Task directions: Please copy every line of the records below that holds the word "компании".

Records to process:
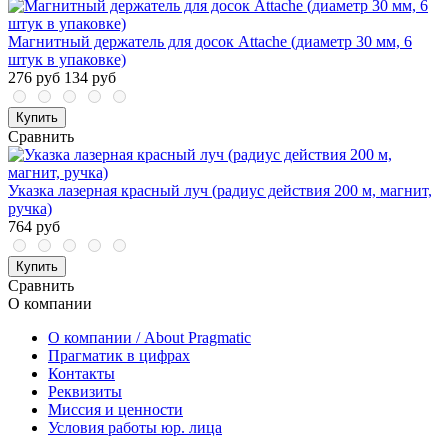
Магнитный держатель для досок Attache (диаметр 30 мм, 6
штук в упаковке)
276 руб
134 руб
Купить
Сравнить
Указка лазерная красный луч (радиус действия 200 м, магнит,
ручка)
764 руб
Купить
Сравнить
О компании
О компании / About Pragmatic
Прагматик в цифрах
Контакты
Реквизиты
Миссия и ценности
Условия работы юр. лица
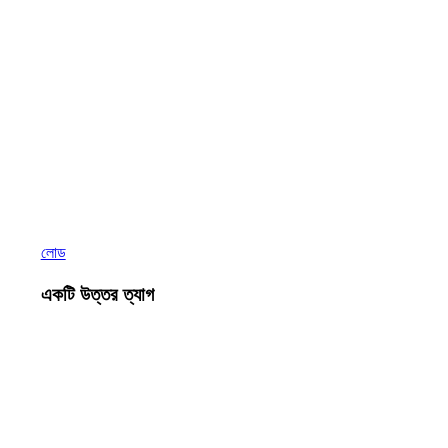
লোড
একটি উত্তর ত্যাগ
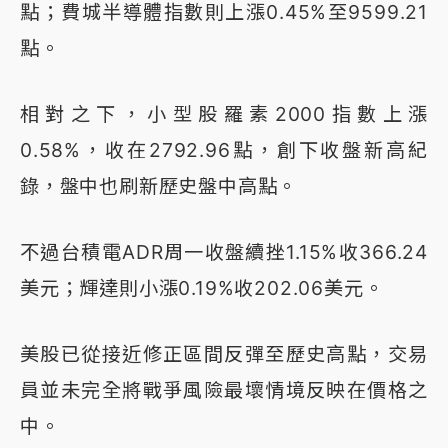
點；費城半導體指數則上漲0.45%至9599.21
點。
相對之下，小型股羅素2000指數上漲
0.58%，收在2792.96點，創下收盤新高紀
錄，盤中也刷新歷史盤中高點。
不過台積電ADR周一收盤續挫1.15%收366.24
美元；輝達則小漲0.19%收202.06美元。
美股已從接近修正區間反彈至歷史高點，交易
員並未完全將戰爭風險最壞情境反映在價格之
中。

* * *

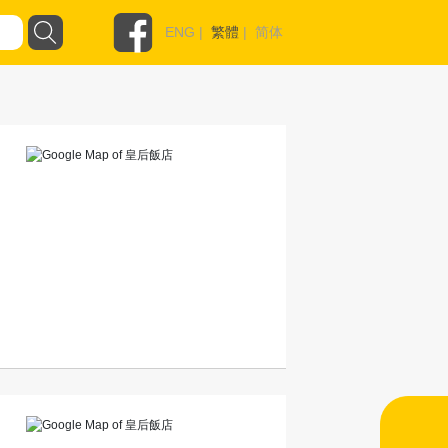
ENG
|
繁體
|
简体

Result of the task:
О компании
О компании / About Pragmatic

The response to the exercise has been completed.